Buon samaritano, l'arte del prendersi cura
Dispiace doverne prendere atto, ma molta gente, nella Vecchia Europa e dunque anche in Italia, si dice cristiana – più o meno in buonafede – senza aver la benché minima conoscenza della teologia, poco importa che si tratti delle Sacre Scritture o della dottrina sociale della Chiesa.
Questo è un fenomeno sintomatico del deficit di formazione, a livello soprattutto di catechesi, che riguarda molte comunità di credenti o presunti tali. Ad esempio, il dialogo – indipendentemente dalle sue declinazioni: culturale, interreligioso o ecumenico – risulta essere notevolmente ridimensionato nel dibattito sociale e politico, riducendosi a una sorta di manifestazione marginale nella condotta personale e collettiva del cristiano.
Lo stesso atteggiamento – che peraltro esclude l’incontro con ogni genere di alterità e dunque preclude il dialogo – può essere esteso al tema della solidarietà. Il fatto stesso che si ritenga una qualsivoglia persona «prossima» solo rispetto alla sua effettiva vicinanza geografica, la dice lunga. «Ama il prossimo tuo» diventa allora «ama quello a te vicino». E quindi solo se tutti attorno a te sono stati messi nelle condizioni di vivere bene, si potrà aiutare chi ha effettivamente bisogno in giro per il mondo.

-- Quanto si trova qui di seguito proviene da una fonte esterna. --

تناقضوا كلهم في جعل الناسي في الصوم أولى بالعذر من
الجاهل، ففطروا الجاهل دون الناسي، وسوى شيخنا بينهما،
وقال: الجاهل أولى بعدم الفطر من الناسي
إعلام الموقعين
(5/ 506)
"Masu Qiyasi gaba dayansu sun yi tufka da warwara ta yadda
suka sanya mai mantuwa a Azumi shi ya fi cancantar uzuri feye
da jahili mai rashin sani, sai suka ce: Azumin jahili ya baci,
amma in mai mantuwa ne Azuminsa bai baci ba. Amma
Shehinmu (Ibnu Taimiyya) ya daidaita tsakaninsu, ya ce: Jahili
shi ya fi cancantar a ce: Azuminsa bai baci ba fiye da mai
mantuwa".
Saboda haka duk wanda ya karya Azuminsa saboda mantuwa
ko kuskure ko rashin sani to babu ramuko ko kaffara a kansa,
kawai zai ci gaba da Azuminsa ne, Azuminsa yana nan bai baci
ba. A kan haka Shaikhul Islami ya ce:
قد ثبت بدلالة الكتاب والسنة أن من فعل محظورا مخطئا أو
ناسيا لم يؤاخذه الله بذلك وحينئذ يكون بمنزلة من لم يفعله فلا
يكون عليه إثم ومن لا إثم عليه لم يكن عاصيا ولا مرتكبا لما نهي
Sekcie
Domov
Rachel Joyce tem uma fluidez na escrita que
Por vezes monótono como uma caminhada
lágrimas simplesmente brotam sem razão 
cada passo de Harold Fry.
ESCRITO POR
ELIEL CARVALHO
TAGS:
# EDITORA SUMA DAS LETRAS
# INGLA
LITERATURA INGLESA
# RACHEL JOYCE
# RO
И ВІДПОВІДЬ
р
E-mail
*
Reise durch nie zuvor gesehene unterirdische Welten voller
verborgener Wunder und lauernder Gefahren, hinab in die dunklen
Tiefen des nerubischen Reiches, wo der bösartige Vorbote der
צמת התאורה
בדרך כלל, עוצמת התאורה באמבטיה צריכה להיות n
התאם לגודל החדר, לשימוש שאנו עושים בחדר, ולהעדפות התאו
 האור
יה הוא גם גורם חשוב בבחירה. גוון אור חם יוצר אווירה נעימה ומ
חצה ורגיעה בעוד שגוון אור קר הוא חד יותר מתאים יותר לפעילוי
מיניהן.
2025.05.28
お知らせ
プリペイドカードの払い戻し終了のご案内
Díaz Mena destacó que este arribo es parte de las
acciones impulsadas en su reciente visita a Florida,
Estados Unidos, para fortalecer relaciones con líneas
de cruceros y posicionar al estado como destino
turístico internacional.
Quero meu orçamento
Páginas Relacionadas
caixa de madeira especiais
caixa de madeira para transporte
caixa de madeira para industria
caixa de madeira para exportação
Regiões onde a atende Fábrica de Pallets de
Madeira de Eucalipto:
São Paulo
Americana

Detto così sembrerebbe un ragionamento logico, in relazione soprattutto alla vexata quaestio della mobilità umana e dell’integrazione culturale, in un Paese come il nostro, o più in generale nella cornice del Vecchio Continente. Peccato però che nostro Signore Gesù Cristo, 2.000 anni fa, predicando a Gerusalemme e dintorni, abbia letteralmente ribaltato il senso e il significato del sostantivo «prossimo», almeno così come è comunemente inteso.
Emblematica è la parabola del Buon Samaritano, che troviamo nel vangelo di Luca (10,25-37). Alla domanda di un dottore della legge su chi fosse il suo prossimo, Gesù risponde operando un decentramento narrativo. C’è da considerare che a quei tempi, in Palestina, vi era un acceso dibattito tra le scuole rabbiniche su chi fosse il prossimo. Si andava dalla concezione più ristretta, «il prossimo è soltanto colui che appartiene al mio clan familiare o tribù», a quella più estensiva, giudicata quasi eretica – per noi oggi «buonista» – che includeva nel prossimo anche lo straniero che abitava dentro i confini di Israele.
Nel mondo ebraico, il prossimo era colui che era oggetto dell’amore. Mentre per Gesù l’interpretazione è radicalmente diversa. Nella parabola lucana si parla di un poveretto che era incappato nei briganti, durante un viaggio da Gerusalemme a Gerico, rimanendo sulla strada mezzo morto. Ebbene, sia il sacerdote che il levita, stando al racconto, passarono oltre, dunque non lo soccorsero, mentre il buon samaritano: «Lo vide. Gli si fece vicino», prendendosene cura, facendosi persino servo di quel poveretto.
E dire che gli ebrei guardavano i samaritani come il fumo negli occhi, considerandoli come dei veri e propri scomunicati! Ed ecco la domanda finale di Gesù al dottore della legge, esponente della nomenclatura religiosa del tempo: «Chi di questi tre – il sacerdote, il levita e il Samaritano – ti sembra sia stato prossimo di colui che è caduto nelle mani dei briganti?». E la risposta del dottore è: «Quello che ha avuto compassione», in quanto il prossimo non è colui che viene amato, ma colui che ama. È evidente che Gesù riesce a mettere con le spalle al muro il suo interlocutore dimostrando, ancora una volta, d’essere il Figlio di Dio per la sapienza del suo insegnamento.
Il pensiero di Nostro Signore è anni luce distante dall’interpretazione che di questi tempi viene data alla solidarietà cristiana e a ogni genere d’incontro con l’alterità.